In July, OttOmate published “Battle Beneath The Skies: Who Invented Drone Landing Stations?” examining the competition between Valqari and Arrive, two startups developing landing stations for drone deliveries. Cheryl Reed, Communications Director at Arrive, has responded with the following opinion piece:
When Dan O’Toole started his company, Arrive Technology, Inc. (formerly Dronedek), he knew that he was in the race of his life. He had been in this position before. General Motors had edged him out for a patent on a revolutionary medical device. Sony later beat him by less than a month to secure a patent for a new concept for a remote-control device.
When inspiration for a smart mailbox struck, he was determined not to lose again. He raced to the patent office, design in hand. It was 2014, and O’Toole was hearing the immortal words of Ricky Bobby in his head the whole trip: “If you ain’t first, you’re last.”
This time, O’Toole was first.
“We beat Amazon by four days, we beat the U.S. Postal Service by two weeks and others by less than a month to secure our foundational patent,” he said. “You don’t poke the bear – the bear in this case being Amazon or USPS – unless you have a solid backup for what you are saying. And we do. Arrive holds a first position patent portfolio for a platform business in developing Mailbox as a Service, or MaaS.”
As autonomous delivery of all kinds is set to roll out, the competition for security in the delivery space is heating up, and that’s causing some to question who is at the front of the pack. Arrive is not only first, but it’s also solved the pain point of how to make every type of delivery more secure. And not only that: its tracking system will increase accuracy, saving money and time by getting goods delivered to the right consumer the first time.

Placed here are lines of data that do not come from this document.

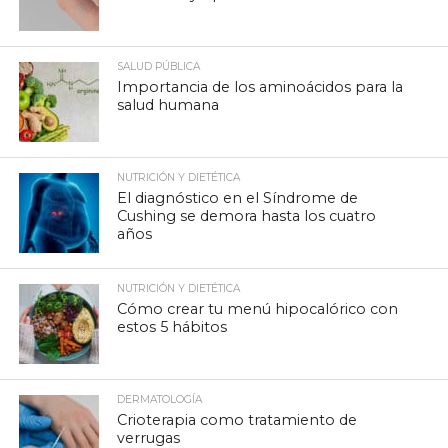
SALUD PÚBLICA
Importancia de los aminoácidos para la
salud humana
NUTRICIÓN Y DIETÉTICA
El diagnóstico en el Síndrome de
Cushing se demora hasta los cuatro
años
NUTRICIÓN Y DIETÉTICA
Cómo crear tu menú hipocalórico con
estos 5 hábitos
DERMATOLOGÍA
Crioterapia como tratamiento de
verrugas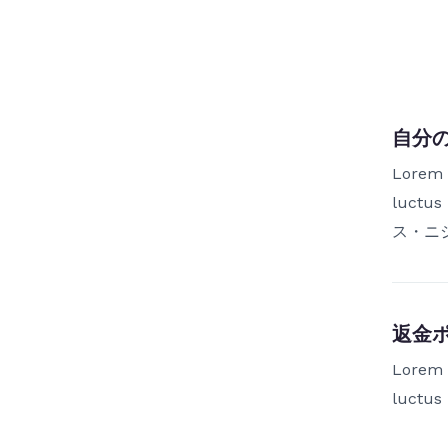
自分
Lorem i
luctu
ス・ニ
返金
Lorem i
luctus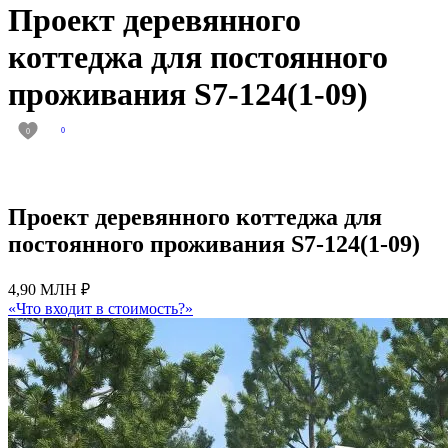
Проект деревянного
коттеджа для постоянного
проживания S7-124(1-09)
0
0
Проект деревянного коттеджа для
постоянного проживания S7-124(1-09)
4,90 МЛН ₽
«Что входит в стоимость?»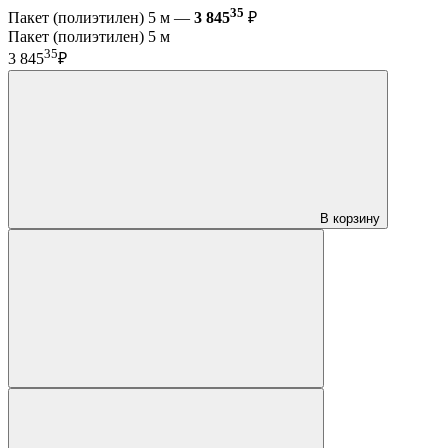
35
Пакет (полиэтилен) 5 м —
3 845
₽
Пакет (полиэтилен) 5 м
35
3 845
₽
В корзину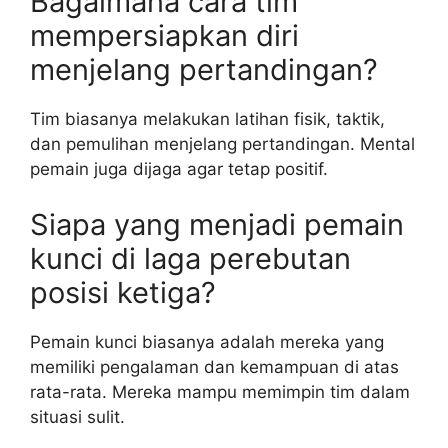
Bagaimana cara tim
mempersiapkan diri
menjelang pertandingan?
Tim biasanya melakukan latihan fisik, taktik,
dan pemulihan menjelang pertandingan. Mental
pemain juga dijaga agar tetap positif.
Siapa yang menjadi pemain
kunci di laga perebutan
posisi ketiga?
Pemain kunci biasanya adalah mereka yang
memiliki pengalaman dan kemampuan di atas
rata-rata. Mereka mampu memimpin tim dalam
situasi sulit.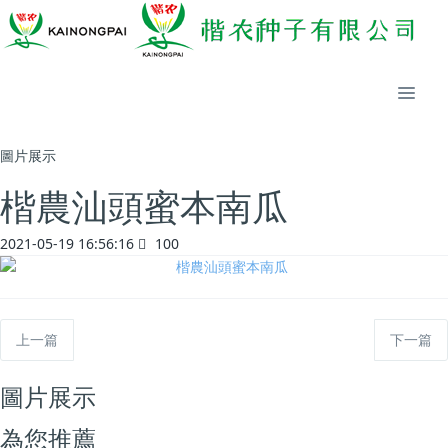
圖片展示
楷農汕頭蜜本南瓜
2021-05-19 16:56:16
100
上一篇
下一篇
圖片展示
為您推薦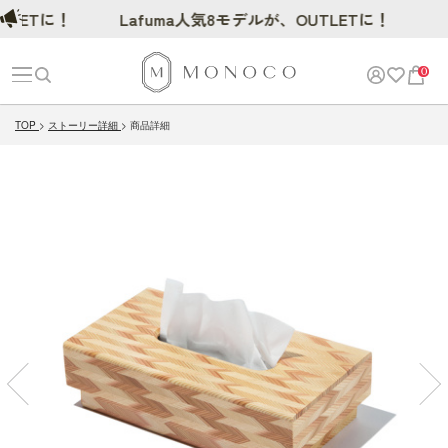
Tに！
Lafuma人気8モデルが、OUTLETに！
0
TOP
ストーリー詳細
商品詳細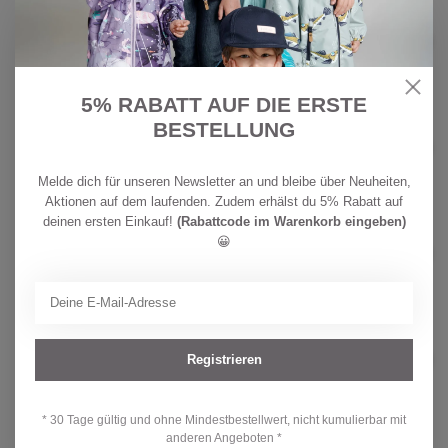
ZEWI BÉBÉ-JOU
CHF
Zewi bébé-jou Medilind
Wasserdichte Betteinlage
15,90
Auf Lager
5% RABATT AUF DIE ERSTE
ZEWI BÉBÉ-JOU
BESTELLUNG
CHF
Zewi bébé-jou eskimo Summer
Dream 100x150
64,90
Auf Lager
Melde dich für unseren Newsletter an und bleibe über Neuheiten,
Aktionen auf dem laufenden. Zudem erhälst du 5% Rabatt auf
deinen ersten Einkauf!
(Rabattcode im Warenkorb eingeben)
ZEWI BÉBÉ-JOU
😀
CHF
Zewi bébé-jou Fixleintuch Jersey
weiss
29,90
Auf Lager
ZEWI BÉBÉ-JOU
CHF
Zewi bébé-jou Fixleintuch Jersey
Registrieren
beige
19,90
Nicht auf Lager
* 30 Tage gültig und ohne Mindestbestellwert, nicht kumulierbar mit
anderen Angeboten *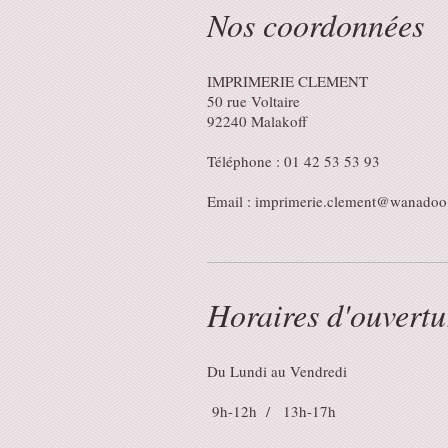
Nos coordonnées
IMPRIMERIE CLEMENT
50
rue Voltaire
92240
Malakoff
Téléphone : 01 42 53 53 93
Email :
imprimerie.clement@wanadoo.
Horaires d'ouvert
Du Lundi au Vendredi
9h-12h / 13h-17h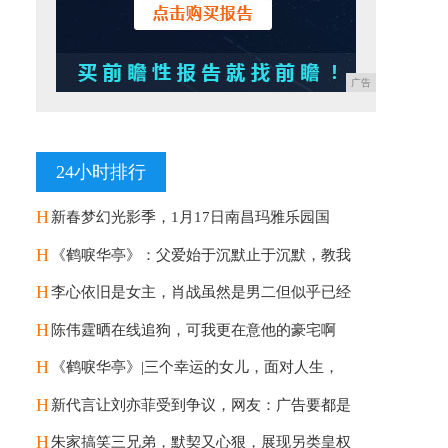
广告
24小时排行
H
新春梦幻光影季，1月17日南昌玛雅乐园国
H
《鹤唳华亭》：父爱始于沉默止于沉默，教我
H
李心依旧是女主，肖战虽然是男二但似乎已经
H
陈伟霆晒在线追狗，可我更在意他的豪宅啊
H
《鹤唳华亭》|三个幸运的女儿，面对人生，
H
新代言让刘亦菲受到争议，网友：广告要都是
H
朱家搞笑三兄弟，默契又心狠，展现另类皇权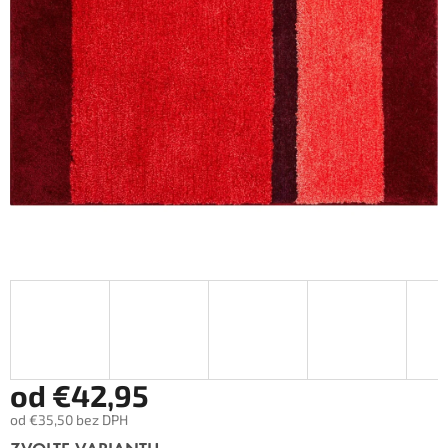
od
€42,95
od
€35,50
bez DPH
Měrná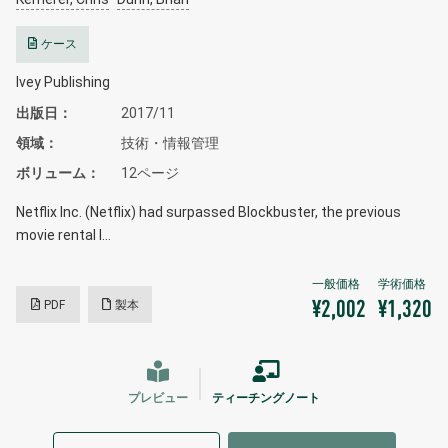
ケース
Ivey Publishing
出版日
2017/11
領域
技術・情報管理
ボリューム
12ページ
Netflix Inc. (Netflix) had surpassed Blockbuster, the previous
movie rental l…
PDF
製本
¥2,002
¥1,320
プレビュー
ティーチングノート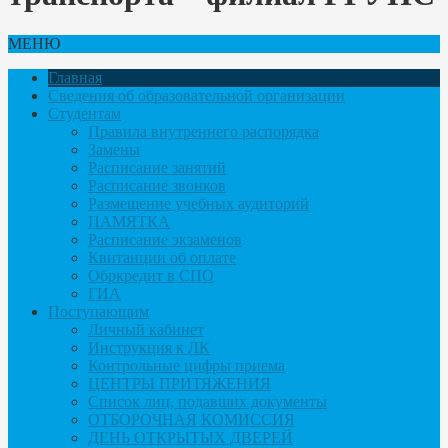
МЕНЮ
Главная
Сведения об образовательной организации
Студентам
Правила внутреннего распорядка
Замены
Расписание занятий
Расписание звонков
Размещение учебных аудиторий
ПАМЯТКА
Расписание экзаменов
Квитанции об оплате
Обркредит в СПО
ГИА
Поступающим
Личный кабинет
Инструкция к ЛК
Контрольные цифры приема
ЦЕНТРЫ ПРИТЯЖЕНИЯ
Список лиц, подавших документы
ОТБОРОЧНАЯ КОМИССИЯ
ДЕНЬ ОТКРЫТЫХ ДВЕРЕЙ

“The trillion-dollar market cap companies are playing in our sandbox,” O’Toole says. “Drones and robots are set to roll out, but they are really the commodity segment of the last mile. The monopoly aspect is the little piece of real estate where every delivery will start or end.”
Arrive will be the gateway to every home and business and is at the center of the delivery universe, he predicted.
“There can never be wholesale autonomous delivery at scale without a safe, secure mailbox or delivery point in the last-mile ecosystem,” says O’Toole. “If you believe that autonomous delivery is going to happen, and you know who has the first position on design of the device that will accept those deliveries, then you must also believe that Arrive will lead the way.”
Arrive’s design is for the masses. The Arrive team is constantly iterating and now has several configurations for the smart mailbox that have the promise of reshaping everything we know and expect in the way consumers get their stuff. Whether that’s lunch or medicine or tissue samples and bloodwork or the latest pair of sneakers.
Consumers of all sizes want better, faster, fresher, cheaper, greener, safer delivery. Arrive delivers on each of these consumer demands.
Better: The Arrive experience is seamless, efficient and satisfying because the consumer can rest assured his or her delivery will be there when it’s convenient for them to get to it.
Faster: In the time it takes you to put on your shoes and get to your car, your items can be delivered autonomously.
Fresher: Because your items get there in real time, they will always be the freshest you can get.
Cheaper: Autonomous delivery streamlines costs and saves labor, saving on every delivery.
Greener: Eco-friendly delivery and reduced carbon emissions reduce costs and saves the planet.
Safer: Security is base standard for all items and deliveries. Without security, there will be no large-scale autonomous delivery, and with autonomous delivery, traffic crash risk is reduced.
Package delivery is a huge and growing economy whose future is tied directly to the technology that will power and determine the flow of commerce. Arrive got there first and plans to stay there.